Cutting edge: Material opposites come in from cold

October 11, 2002

Michael Charlton describes the first controlled production of antimatter, a missing 'half' of the stuff of creation.

In 1931, motivated by little more than an extraordinary faith in the mathematical beauty of an equation, the British physicist Paul Dirac stunned the world by predicting the existence of antiparticles and antimatter.

These entities, Dirac foretold, would have some properties that are opposite to those possessed by their ordinary matter counterparts (for example, charge) and some the same (for example, mass). Thus, there should be positively charged electrons and negatively charged protons - positrons and antiprotons respectively.

Antimatter is a missing "half" of the stuff of creation and by gaining a better understanding of its properties, physicists hope to unlock more of the secrets of the birth of the universe and its fundamental properties.

Positrons and antiprotons - which, when they encounter everyday matter, cause a blast of energy that results in mutual self-destruction - were discovered after Dirac's prediction. But the controlled creation of atomic antimatter has never been achieved before.

How fitting then that 2002, the centenary of Dirac's birth, has witnessed the first controlled production of atomic antimatter, in particular antihydrogen. This, the simplest anti-atom, comprises a positron bound to an antiproton. Underlying this achievement are countless man-years of progress with antiparticles, all the way from understanding their basic properties to learning how to control them and finally to cool and mix them.

To make an atom of hydrogen, be it "anti" or not, one has to arrange things to allow the constituents to move closely together. In essence, one can do this in two ways. First, by having the pair move alongside one another in beams at the same speed, somewhat akin to motorway traffic calming, or by cooling both constituents to a very low temperature and allowing them to mingle, a kind of particle gridlock.

Our experiments this year chose the latter route for a simple reason. Soon we hope to study the antihydrogen by measuring its properties. For this, it is best to have the antihydrogen moving at low speeds or, in the jargon, to be cold. The slower it is, the longer we will have to look at it and the better our view of it is. This common sense translates pretty well into physics; the longer we can make measurements on the antihydrogen, the more precise our results should be.

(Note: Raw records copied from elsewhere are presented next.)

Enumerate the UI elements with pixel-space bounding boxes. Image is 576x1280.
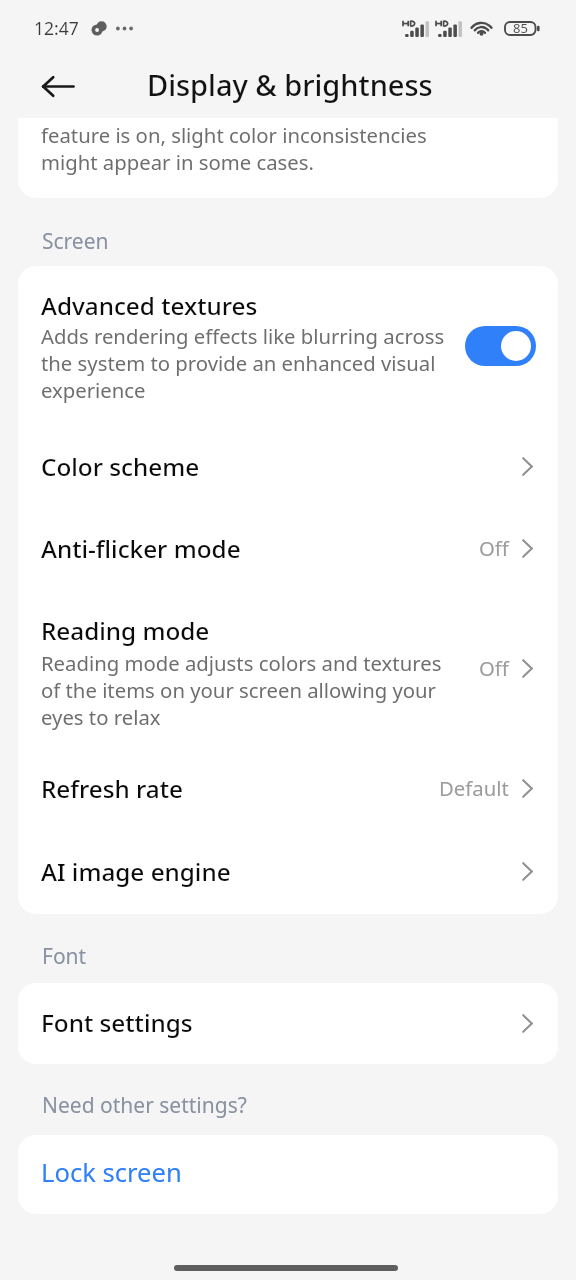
staticText: Advanced textures [41, 293, 258, 321]
staticText: Color scheme [41, 454, 200, 482]
button[interactable]: Refresh rate [18, 747, 558, 829]
staticText: Need other settings? [42, 1091, 247, 1120]
button[interactable]: Back [34, 63, 82, 111]
staticText: feature is on, slight color inconsistenc… [41, 121, 427, 148]
staticText: Font [42, 942, 87, 971]
button[interactable]: Advanced textures toggle [465, 326, 536, 366]
button[interactable]: Color scheme [18, 425, 558, 507]
staticText: Lock screen [41, 1155, 182, 1190]
button[interactable]: feature is on, slight color inconsistenc… [18, 118, 558, 198]
staticText: Reading mode [41, 618, 210, 646]
button[interactable]: Anti-flicker mode [18, 507, 558, 589]
staticText: Screen [42, 227, 109, 256]
button[interactable]: Reading mode [18, 589, 558, 747]
button[interactable]: Font settings [18, 983, 558, 1064]
staticText: 85 [513, 19, 528, 37]
staticText: Refresh rate [41, 776, 184, 804]
button[interactable]: Advanced textures [18, 266, 558, 425]
staticText: Off [479, 654, 509, 682]
staticText: might appear in some cases. [41, 148, 314, 175]
staticText: Font settings [41, 1010, 193, 1038]
staticText: AI image engine [41, 859, 231, 887]
staticText: Anti-flicker mode [41, 536, 241, 564]
staticText: Default [439, 774, 509, 802]
button[interactable]: Lock screen [18, 1135, 558, 1214]
staticText: Adds rendering effects like blurring acr… [41, 322, 447, 403]
staticText: Reading mode adjusts colors and textures… [41, 649, 447, 730]
staticText: Off [479, 534, 509, 562]
staticText: Display & brightness [147, 65, 433, 104]
button[interactable]: AI image engine [18, 829, 558, 914]
staticText: 12:47 [34, 16, 79, 40]
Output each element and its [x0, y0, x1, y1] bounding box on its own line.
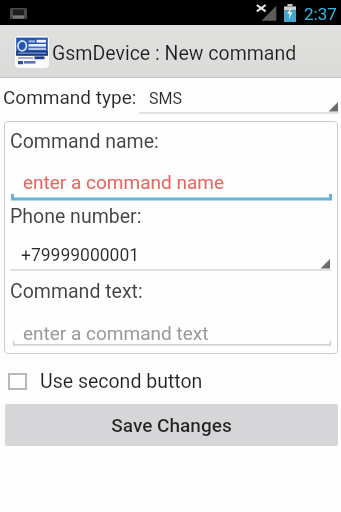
- staticText: Command type:: [3, 86, 137, 108]
- staticText: SMS: [149, 89, 182, 108]
- button[interactable]: App icon: [15, 36, 49, 68]
- button[interactable]: enter a command text: [13, 320, 331, 346]
- button[interactable]: Save Changes: [5, 404, 338, 446]
- staticText: Command name:: [10, 130, 159, 153]
- staticText: enter a command text: [23, 322, 209, 344]
- staticText: Command text:: [10, 280, 143, 303]
- staticText: Save Changes: [111, 414, 232, 436]
- staticText: +79999000001: [21, 245, 140, 266]
- staticText: GsmDevice : New command: [52, 42, 297, 65]
- staticText: Use second button: [40, 370, 203, 393]
- button[interactable]: +79999000001: [10, 242, 331, 271]
- button[interactable]: SMS: [139, 85, 339, 114]
- staticText: 2:37: [304, 4, 337, 24]
- button[interactable]: enter a command name: [11, 174, 332, 201]
- staticText: enter a command name: [23, 171, 224, 193]
- button[interactable]: Use second button: [0, 367, 341, 395]
- staticText: Phone number:: [10, 205, 142, 228]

I lead a team of physicists from the University of Wales Swansea in the international antihydrogen collaboration called Athena. Our experiment is located at Cern, the European Particle Physics Laboratory in Geneva, which is the world's sole supplier of low-energy antiprotons.

Its Antiproton Decelerator spits out about 10 million of them every two minutes or so in a short, sharp burst. Using a special arrangement of electric and magnetic fields, Athena is able to trap a few of these precious charged antiparticles. But to get our antiprotons to mingle effectively with positrons, we have to cool them down.

We do so following a time-honoured tradition - if you want to cool an object, you plunge it into something that is colder. For antiprotons, our cooler is a cloud of electrons held in the same electromagnetic trap. These electrons cool themselves nicely by emitting microwaves as they whiz ferociously round in circles in the strong magnetic field.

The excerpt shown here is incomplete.